An interpretation of the Stele of Revealing as the YH(Sh)VH formula

The four actors in the image represent a particular form of the YHVH formula where the final Heh is bisexual:

Hadit - Yod
Nuit - Heh
Ankh-af-na-Khonsu - Vau
Ra-Hoor-Khuit - Heh

Ra-Hoor-Khuit is in the receptive role in this image; he is seated and accepts the offering of the standing and active Ankh-af-na-Khonsu. Crowley's remarks in Chapter 5 of Book 4 part 3 (on the formula of IAO) are pertinent: while the formula of the Aeon of Isis is female and that of Osiris male, the Aeon of Horus is "Two sexes in one person." Further on this formula is given in Liber Aleph Chapter 175, "On the Eye of Hoor." Lastly, when he versified the text, Crowley has Ankh-af-na-Khonsu say "I have made a *secret door* into the house of Ra and Tum, of Khephra and of Ahathoor." The secret door in this context is the Eye, the Anus, the entry to the nether regions.

The offering table then represents the Sh, Spirit, Sun or Purpose in the completed formula YHShVH - the Spirit descending and consuming the offerings on the altar. The four offerings are Bread, Beer, Cattle and Fowl.

Beer - Water
Cattle - Earth
Fowl - Air
Bread - Fire (because baked)

The offerings are for each of the four gods of the house - Ra, Tum, Khephra, Ahathoor.

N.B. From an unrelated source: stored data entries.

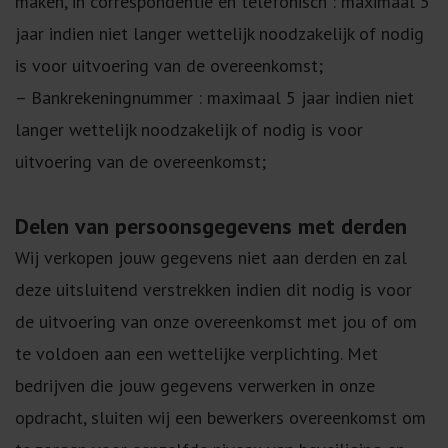
maken, in correspondentie en telefonisch : maximaal 5
jaar indien niet langer wettelijk noodzakelijk of nodig
is voor uitvoering van de overeenkomst;
– Bankrekeningnummer : maximaal 5 jaar indien niet
langer wettelijk noodzakelijk of nodig is voor
uitvoering van de overeenkomst;
Delen van persoonsgegevens met derden
Wij verkopen jouw gegevens niet aan derden en zal
deze uitsluitend verstrekken indien dit nodig is voor
de uitvoering van onze overeenkomst met jou of om
te voldoen aan een wettelijke verplichting. Met
bedrijven die jouw gegevens verwerken in onze
opdracht, sluiten wij een bewerkers overeenkomst om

These two sets of four represent completion in time (the gods of the stations of the day) and space (the things of which creation is composed).

These offerings are numbered 12 on the offering table. Since he is making his gesture towards Ra-Hoor-Khuit in the West, the realm of the dead, the first thing this twelve-fold complete offering represents is the 12 hours of the Sun's journey through the underworld (only exactly so on an equinox). But since the house of Ra and Tum, Khephra and Ahathoor is the whole course of the sun, it also represents the 12 hours of daylight, the world of the living, of "coming forth by day" - the higher aim of the rite being depicted.

Thus interpreted by the YH(Sh)VH formula, and including the incantations on both sides, the Stele represents a ritual of initiation into death and rebirth by the worship of Ra-Hoor-Khuit.